I'm not sure what you are reading but I didn't see anything misleading in there. They didn't claim that all the solar they installed used in-house inverters. They just made a specific claim of how many Tesla made inverters have been installed, solar/energy storage/vehicles. That wouldn't include any of the SolarEdge, Delta, etc. inverters that Tesla installed in solar projects.

As far as inverters in Tesla vehicles, they have way more than 100kW. For example, the Model S Plaid has ~750kW of inverters. (I think a RWD Tesla has close to 200kW of inverters.)


I don't see anything on SolarEdge's site about inverters for motors... I don't see Enphase advertising any either... So it seems that you are the one being misleading...



They made it very clear that for most of the actual installs that optimizers didn't make sense. (You would be better served by spending the money that would have gone to them on additional panels.) And that in cases where they might make sense their inverters may accomplish the same thing by supporting more, and smaller, MPPT strings than the competitors inverters.
Yes it is marketing. The art of saying misleading things without actually writing falsehoods. The people that wrote this know precisely how cringeworthy those claims are.

A lot of solar inverters are made by the sort of industrial companies that also make inverter drives for all sorts of motors. As a for-example see Delta (Welcome to Delta ). Or if you don't recognise them go to Schneider (Solar Inverters and Solutions). One also needs to be careful, for example a lot of rebadging goes on and also conglomerates flip divisions like burgers - example ABB (surely you know their drives?) taking over PowerOne in 2013 then flipping to Fimer in 2020 (Power-One Italy SpA) and then that getting clobbered. There are many other, frequently badgeless and/or rebadged and coming from the sort of places in India and China and Taiwan that people ignore. But it is also worth peeling back to the next layer, that of the underlying chipset manufacturers, most especially the power semiconductors. As a for-example see IXYS (IXYS CORPORATION) .

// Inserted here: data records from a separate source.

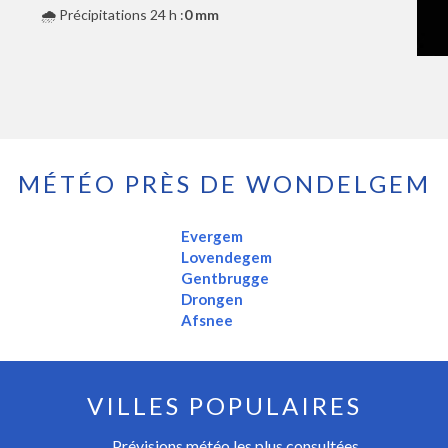
🌧️ Précipitations 24 h :
0 mm
MÉTÉO PRÈS DE WONDELGEM
Evergem
Lovendegem
Gentbrugge
Drongen
Afsnee
VILLES POPULAIRES
Prévisions météo les plus consultées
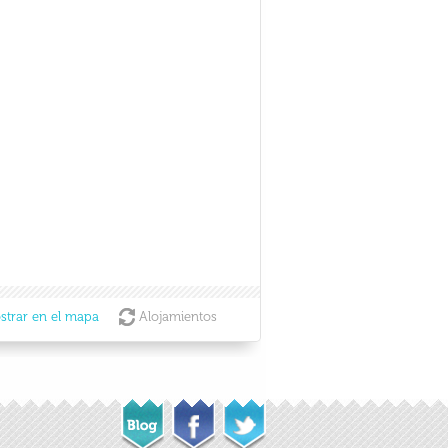
strar en el mapa
Alojamientos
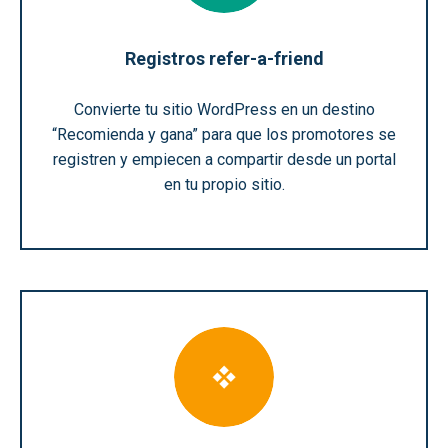
Registros refer-a-friend
Convierte tu sitio WordPress en un destino
“Recomienda y gana” para que los promotores se
registren y empiecen a compartir desde un portal
en tu propio sitio.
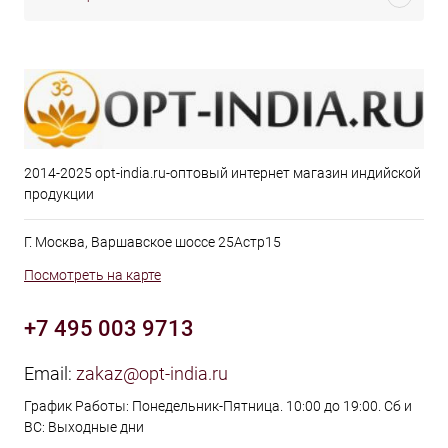
2014-2025 opt-india.ru-оптовый интернет магазин индийской
продукции
Г. Москва, Варшавское шоссе 25Астр15
Посмотреть на карте
+7 495 003 9713
Email:
zakaz@opt-india.ru
График Работы: Понедельник-Пятница. 10:00 до 19:00. Сб и
ВС: Выходные дни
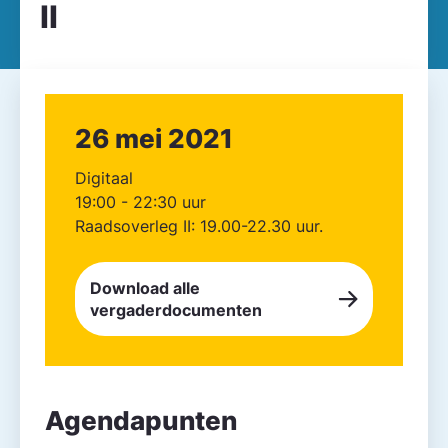
II
26 mei 2021
Digitaal
19:00 - 22:30 uur
Raadsoverleg II: 19.00-22.30 uur.
Download alle
vergaderdocumenten
Agendapunten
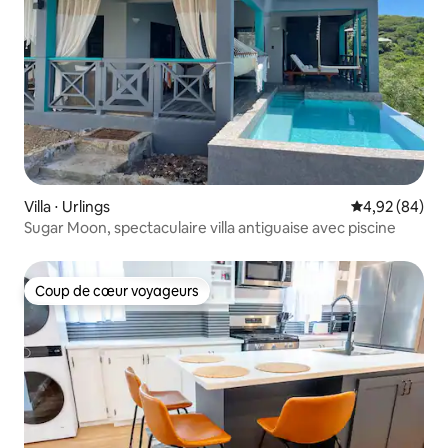
Villa ⋅ Urlings
Évaluation mo
4,92 (84)
Sugar Moon, spectaculaire villa antiguaise avec piscine
Coup de cœur voyageurs
Coup de cœur voyageurs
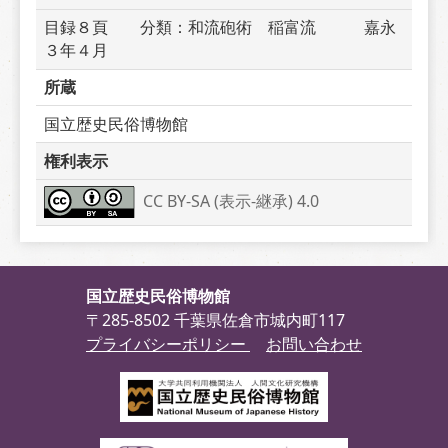
目録８頁　　分類：和流砲術　稲富流　　　嘉永
３年４月　　　
所蔵
国立歴史民俗博物館
権利表示
CC BY-SA (表示-継承) 4.0
国立歴史民俗博物館
〒285-8502 千葉県佐倉市城内町117
プライバシーポリシー
お問い合わせ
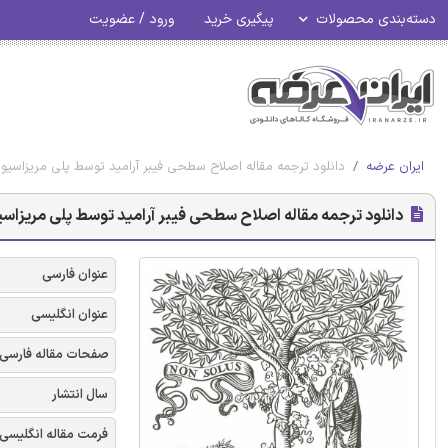
دسته‌بندی محصولات
پیگیری خرید
ورود / عضویت
ایران عرضه
دانلود ترجمه مقاله اصلاح سطحی فیبر آرامید توسط پلی مریزاسیون
دانلود ترجمه مقاله اصلاح سطحی فیبر آرامید توسط پلی مریزاسیو
عنوان فارسی
عنوان انگلیسی
صفحات مقاله فارسی
سال انتشار
فرمت مقاله انگلیسی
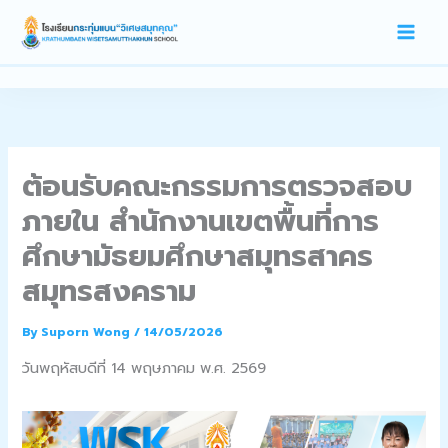
Skip
To
Content
ต้อนรับคณะกรรมการตรวจสอบ
ภายใน สำนักงานเขตพื้นที่การ
ศึกษามัธยมศึกษาสมุทรสาคร
สมุทรสงคราม
By
Suporn Wong
/
14/05/2026
วันพฤหัสบดีที่ 14 พฤษภาคม พ.ศ. 2569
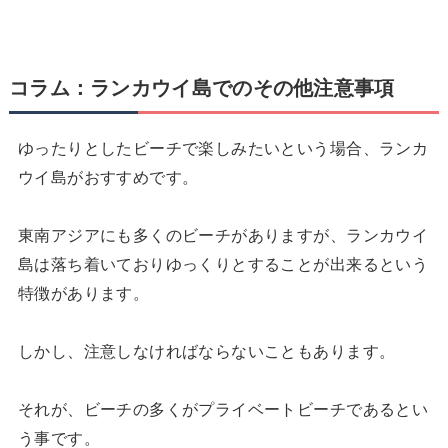
コラム：ランカウイ島でのその他注意事項
ゆったりとしたビーチで楽しみたいという場合、ランカ
ウイ島がおすすめです。
東南アジアにも多くのビーチがありますが、ランカウイ
島は落ち着いておりゆっくりとすることが出来るという
特徴があります。
しかし、注意しなければならないこともあります。
それが、ビーチの多くがプライベートビーチであるとい
う事です。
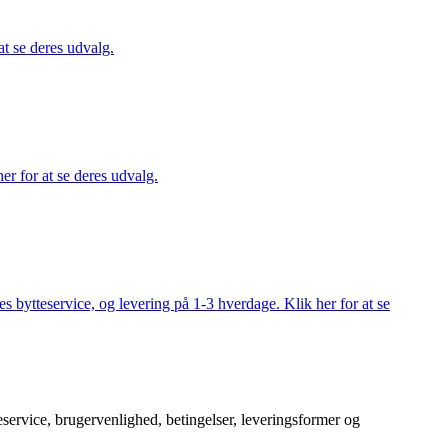
at se deres udvalg.
er for at se deres udvalg.
s bytteservice, og levering på 1-3 hverdage. Klik her for at se
service, brugervenlighed, betingelser, leveringsformer og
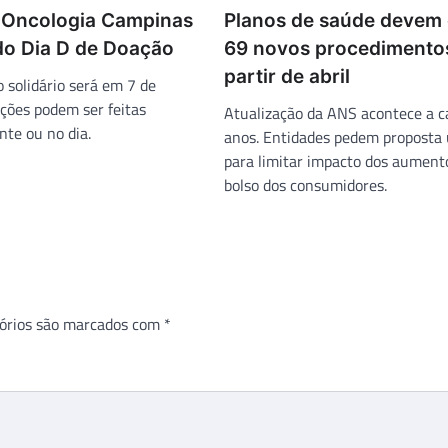
 Oncologia Campinas
Planos de saúde devem 
 do Dia D de Doação
69 novos procedimento
partir de abril
 solidário será em 7 de
ções podem ser feitas
Atualização da ANS acontece a c
te ou no dia.
anos. Entidades pedem proposta
para limitar impacto dos aument
bolso dos consumidores.
órios são marcados com
*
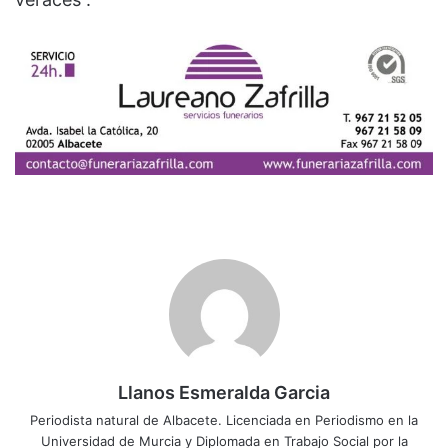
Llanos Esmeralda Garcia
Periodista natural de Albacete. Licenciada en Periodismo en la
Universidad de Murcia y Diplomada en Trabajo Social por la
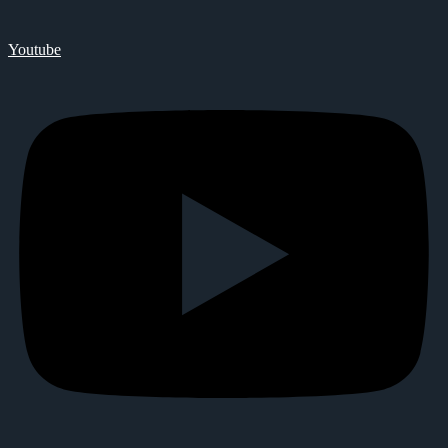
Youtube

I've got no problem with Tesla admitting it needs to start selling solar inverters to other users so that Tesla can gain scale. That is a fair enough move. But what disappoints me is :
- the way this is being marketed (pass the puke bucket);
- that fan bois just broadcast the propoganda with no attempt to examine it critically;
- and *** most important *** this is an admission of strategic failure in Tesla Solar generally and in a way that threatens Tesla Powerwall specifically (no wonder there are rumours of fallings out and unfollowings).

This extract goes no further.